_Task to complete_: Copy each line of the entries that contains the word "hodiny".

Collected data
▼

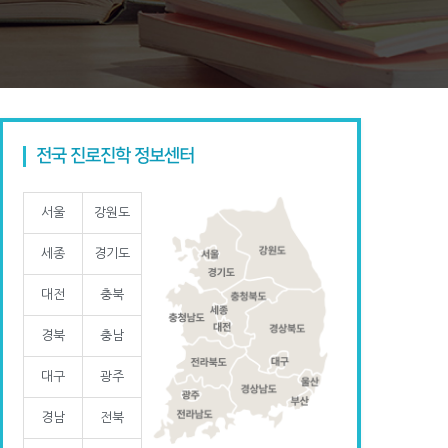
전국 진로진학 정보센터
서울
강원도
세종
경기도
대전
충북
경북
충남
대구
광주
경남
전북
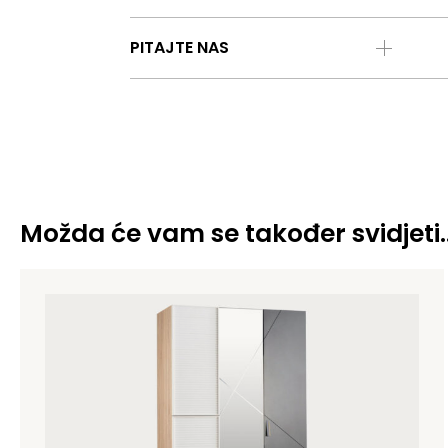
PITAJTE NAS
Možda će vam se također svidjeti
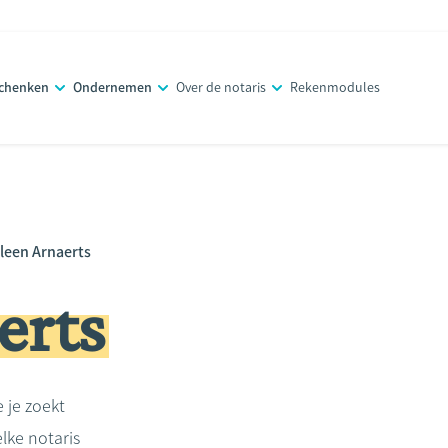
schenken
Ondernemen
Over de notaris
Rekenmodules
leen Arnaerts
erts
e je zoekt
lke notaris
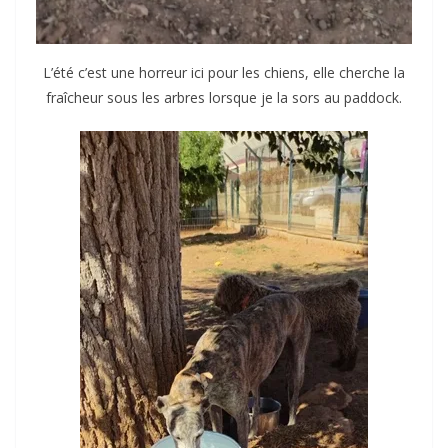
L’été c’est une horreur ici pour les chiens, elle cherche la
fraîcheur sous les arbres lorsque je la sors au paddock.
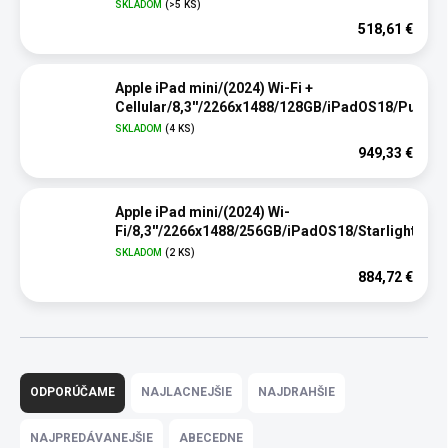
SKLADOM
(>5 KS)
518,61 €
Apple iPad mini/(2024) Wi-Fi +
Cellular/8,3''/2266x1488/128GB/iPadOS18/Purple
SKLADOM
(4 KS)
949,33 €
Apple iPad mini/(2024) Wi-
Fi/8,3''/2266x1488/256GB/iPadOS18/Starlight
SKLADOM
(2 KS)
884,72 €
R
a
ODPORÚČAME
NAJLACNEJŠIE
NAJDRAHŠIE
d
e
NAJPREDÁVANEJŠIE
ABECEDNE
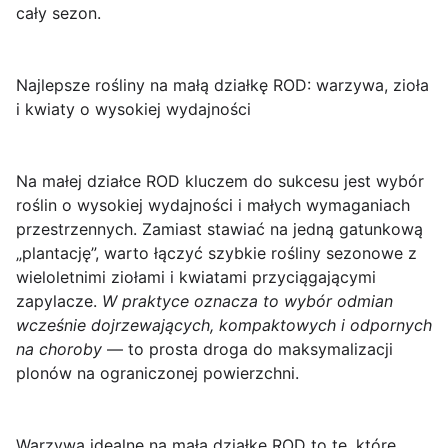
cały sezon.
Najlepsze rośliny na małą działkę ROD: warzywa, zioła
i kwiaty o wysokiej wydajności
Na małej działce ROD kluczem do sukcesu jest wybór
roślin o wysokiej wydajności i małych wymaganiach
przestrzennych.
Zamiast stawiać na jedną gatunkową
„plantację”, warto łączyć szybkie rośliny sezonowe z
wieloletnimi ziołami i kwiatami przyciągającymi
zapylacze.
W praktyce oznacza to wybór odmian
wcześnie dojrzewających, kompaktowych i odpornych
na choroby
— to prosta droga do maksymalizacji
plonów na ograniczonej powierzchni.
Warzywa idealne na małą działkę ROD to te, które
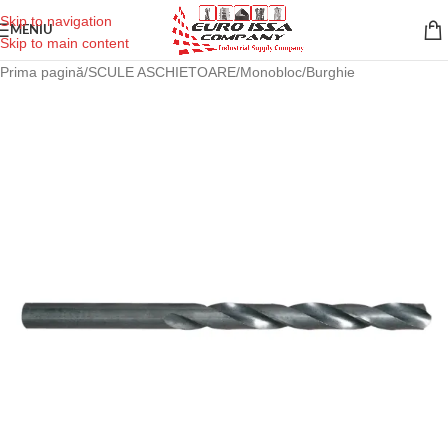
Skip to navigation
MENIU
Skip to main content
Prima pagină
/
SCULE ASCHIETOARE
/
Monobloc
/
Burghie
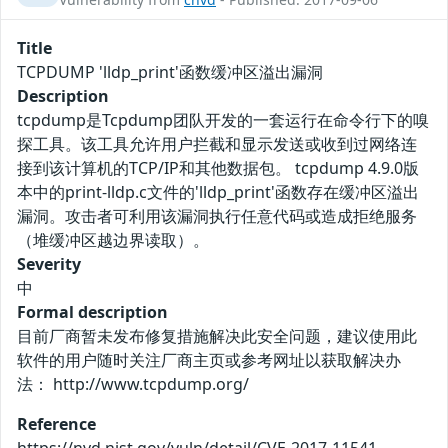
Title
TCPDUMP 'lldp_print'函数缓冲区溢出漏洞
Description
tcpdump是Tcpdump团队开发的一套运行在命令行下的嗅
探工具。该工具允许用户拦截和显示发送或收到过网络连
接到该计算机的TCP/IP和其他数据包。 tcpdump 4.9.0版
本中的print-lldp.c文件的'lldp_print'函数存在缓冲区溢出
漏洞。攻击者可利用该漏洞执行任意代码或造成拒绝服务
（堆缓冲区越边界读取）。
Severity
中
Formal description
目前厂商暂未发布修复措施解决此安全问题，建议使用此
软件的用户随时关注厂商主页或参考网址以获取解决办
法： http://www.tcpdump.org/
Reference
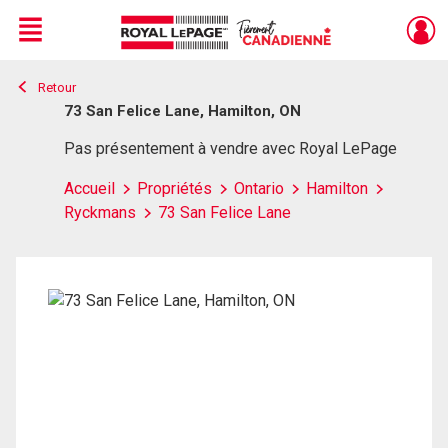
Menu
Retour
Live
En Direct
73 San Felice Lane, Hamilton, ON
Pas présentement à vendre avec Royal LePage
Accueil
Propriétés
Ontario
Hamilton
Ryckmans
73 San Felice Lane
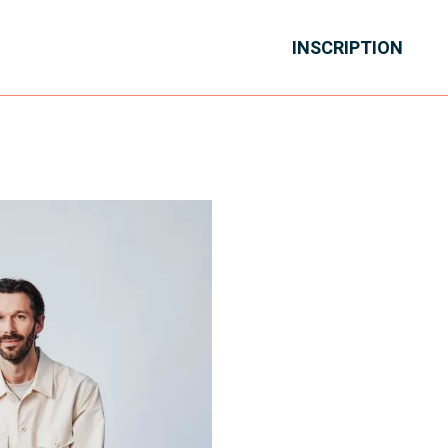
INSCRIPTION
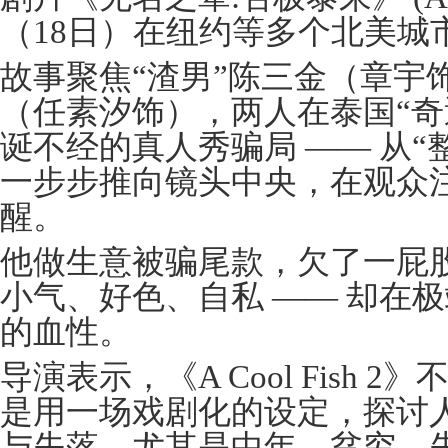
（18日）在纽约等多个北美城
故事聚焦“渣男”陈三金（章宇
（任素汐饰），两人在泰国“奇
诞不经的真人秀骗局 —— 从“
一步步推向镜头中央，在观众
醒。
他做生意被骗尾款，欠了一屁
小气、好色、自私 —— 却在
的血性。
导演表示，《A Cool Fish 
是用一场戏剧化的设定，探讨
与失落，尤其是中年、贫穷、失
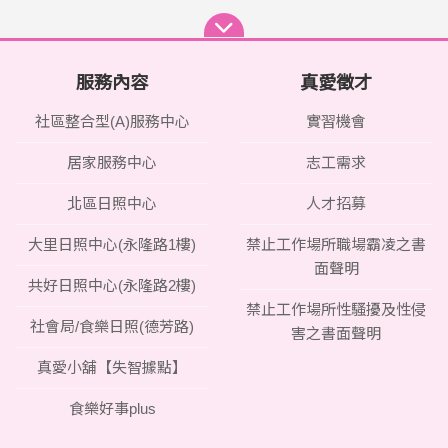
服務內容
真愛徵才
社區整合型(A)服務中心
實習機會
居家服務中心
志工需求
北區日照中心
人才招募
大里日照中心(永隆路1樓)
禁止工作場所職場霸凌之書
面聲明
共好日照中心(永隆路2樓)
禁止工作場所性騷擾及性侵
社會局/食樂日照(德芳路)
害之書面聲明
真愛小舖【失智據點】
食樂好事plus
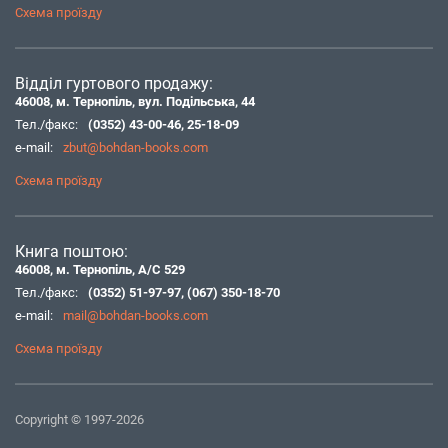
Схема проїзду
Відділ гуртового продажу:
46008, м. Тернопіль, вул. Подільська, 44
Тел./факс:
(0352) 43-00-46
,
25-18-09
e-mail:
zbut@bohdan-books.com
Схема проїзду
Книга поштою:
46008, м. Тернопіль, А/С 529
Тел./факс:
(0352) 51-97-97
,
(067) 350-18-70
e-mail:
mail@bohdan-books.com
Схема проїзду
Copyright © 1997-2026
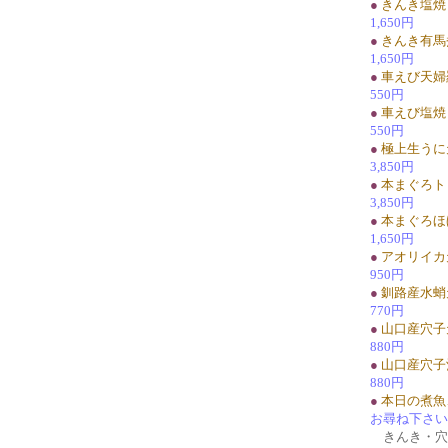
●
きんき塩焼
1,650円
●
きんき有馬
1,650円
●
車えび天婦
550円
●
車えび塩焼
550円
●
極上生うに
3,850円
●
本まぐろト
3,850円
●
本まぐろほ
1,650円
●
アオリイカ
950円
●
釧路産水蛸
770円
●
山口産穴子
880円
●
山口産穴子
880円
●
本日の煮魚
お尋ね下さい
きんき・穴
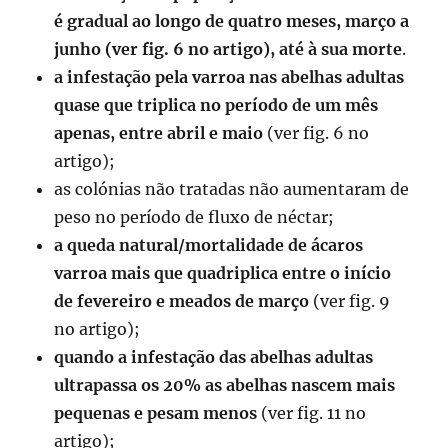
é gradual ao longo de quatro meses, março a
junho (ver fig. 6 no artigo), até à sua morte
.
a infestação pela varroa nas abelhas adultas
quase que triplica no período de um mês
apenas, entre abril e maio
(ver fig. 6 no
artigo);
as colónias não tratadas não aumentaram de
peso no período de fluxo de néctar;
a queda natural/mortalidade de ácaros
varroa mais que quadriplica entre o início
de fevereiro e meados de março
(ver fig. 9
no artigo);
quando a infestação das abelhas adultas
ultrapassa os 20% as abelhas nascem mais
pequenas e pesam menos
(ver fig. 11 no
artigo);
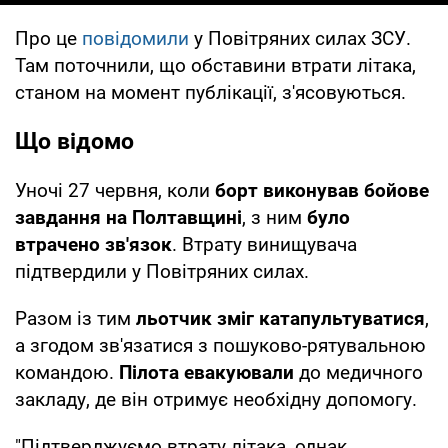
Про це
повідомили
у Повітряних силах ЗСУ.
Там поточнили, що обставини втрати літака,
станом на момент публікації, з'ясовуються.
Що відомо
Уночі 27 червня, коли
борт виконував бойове
завдання на Полтавщині
, з ним
було
втрачено зв'язок
. Втрату винищувача
підтвердили у Повітряних силах.
Разом із тим
льотчик зміг катапультуватися
,
а згодом зв'язатися з пошуково-рятувальною
командою.
Пілота евакуювали
до медичного
закладу, де він отримує необхідну допомогу.
"Підтверджуємо втрату літака, однак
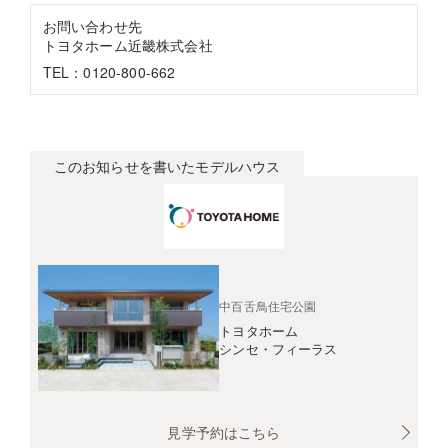
お問い合わせ先
トヨタホーム近畿株式会社
TEL：0120-800-662
このお知らせを書いたモデルハウス
中百舌鳥住宅公園
トヨタホーム
シンセ・フィーラス
見学予約はこちら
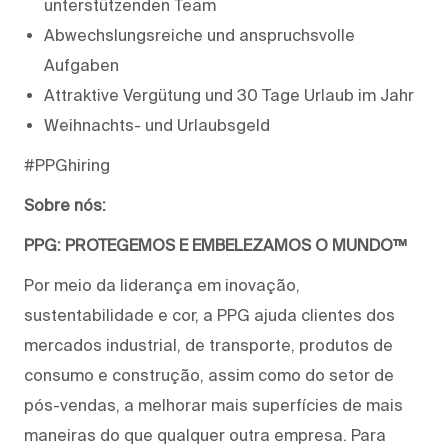
unterstützenden Team
Abwechslungsreiche und anspruchsvolle
Aufgaben
Attraktive Vergütung und 30 Tage Urlaub im Jahr
Weihnachts- und Urlaubsgeld
#PPGhiring
Sobre nós:
PPG: PROTEGEMOS E EMBELEZAMOS O MUNDO™
Por meio da liderança em inovação,
sustentabilidade e cor, a PPG ajuda clientes dos
mercados industrial, de transporte, produtos de
consumo e construção, assim como do setor de
pós-vendas, a melhorar mais superfícies de mais
maneiras do que qualquer outra empresa. Para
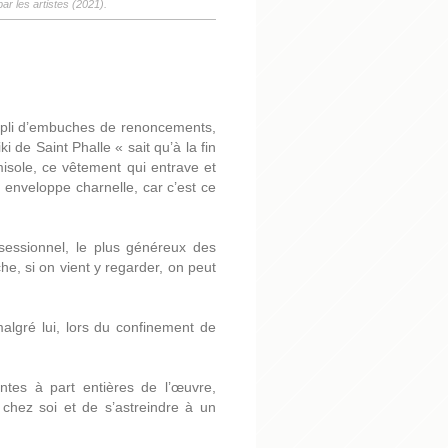
ar les artistes (2021).
pli d
’
embuches de renoncements,
ki de Saint Phalle « sait qu
’à
la fin
misole, ce vêtement qui entrave et
n enveloppe charnelle, car c’est ce
bsessionnel, le plus généreux des
he, si on vient y regarder, on peut
malgré lui, lors du confinement de
tes à part entières de l’
œuvre,
 chez soi et de s’astreindre à un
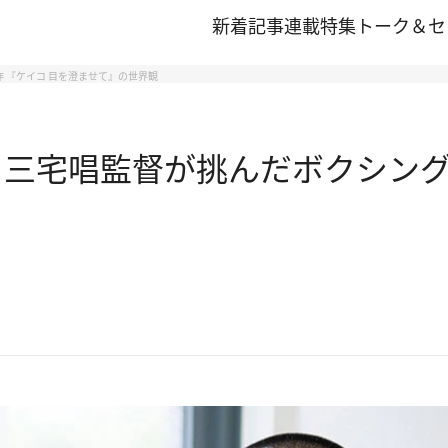
新着記事
連載
特集
トーク＆セ
 『ケイコ 目を澄ませて』の世界観
 三宅唱監督が挑んだボクシング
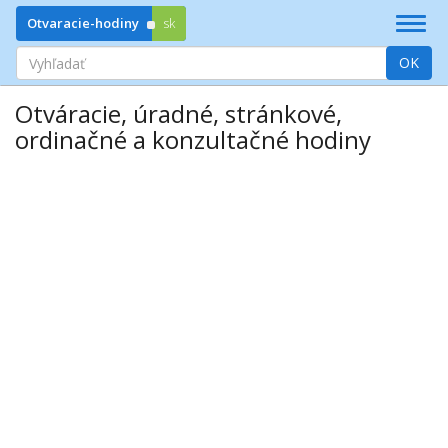
Prejsť
Otvaracie-hodiny
sk
Zobrazi
na
|
obsah
Vyhľadať
OK
Skryť
navigác
Otváracie, úradné, stránkové,
ordinačné a konzultačné hodiny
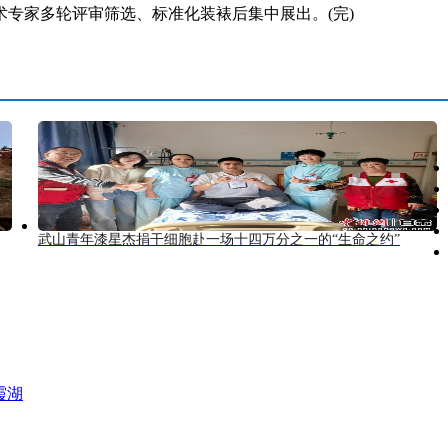
家多轮评审筛选、标准化装裱后集中展出。(完)
武山青年漆星杰捐干细胞赴一场十四万分之一的“生命之约”
霞湖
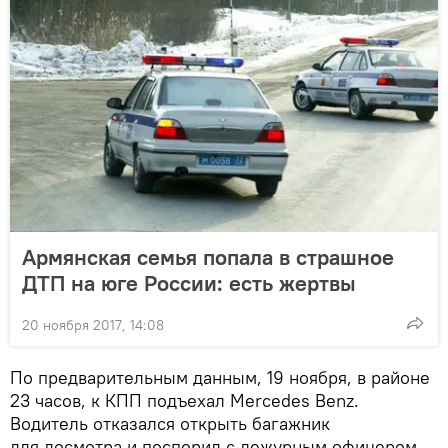
Армянская семья попала в страшное
ДТП на юге России: есть жертвы
20 ноября 2017, 14:08
По предварительным данным, 19 ноября, в районе
23 часов, к КПП подъехал Mercedes Benz.
Водитель отказался открыть багажник
для досмотра и поспорил с дежурным офицером.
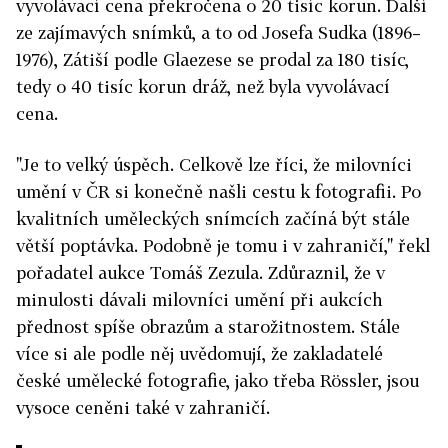
vyvolávací cena překročena o 20 tisíc korun. Další
ze zajímavých snímků, a to od Josefa Sudka (1896–
1976), Zátiší podle Glaezese se prodal za 180 tisíc,
tedy o 40 tisíc korun dráž, než byla vyvolávací
cena.
"Je to velký úspěch. Celkově lze říci, že milovníci
umění v ČR si konečně našli cestu k fotografii. Po
kvalitních uměleckých snímcích začíná být stále
větší poptávka. Podobně je tomu i v zahraničí," řekl
pořadatel aukce Tomáš Zezula. Zdůraznil, že v
minulosti dávali milovníci umění při aukcích
přednost spíše obrazům a starožitnostem. Stále
více si ale podle něj uvědomují, že zakladatelé
české umělecké fotografie, jako třeba Rössler, jsou
vysoce ceněni také v zahraničí.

▲

_Exercise output_:
Otvaracie-hodiny
ordinačné a konzultačné hodiny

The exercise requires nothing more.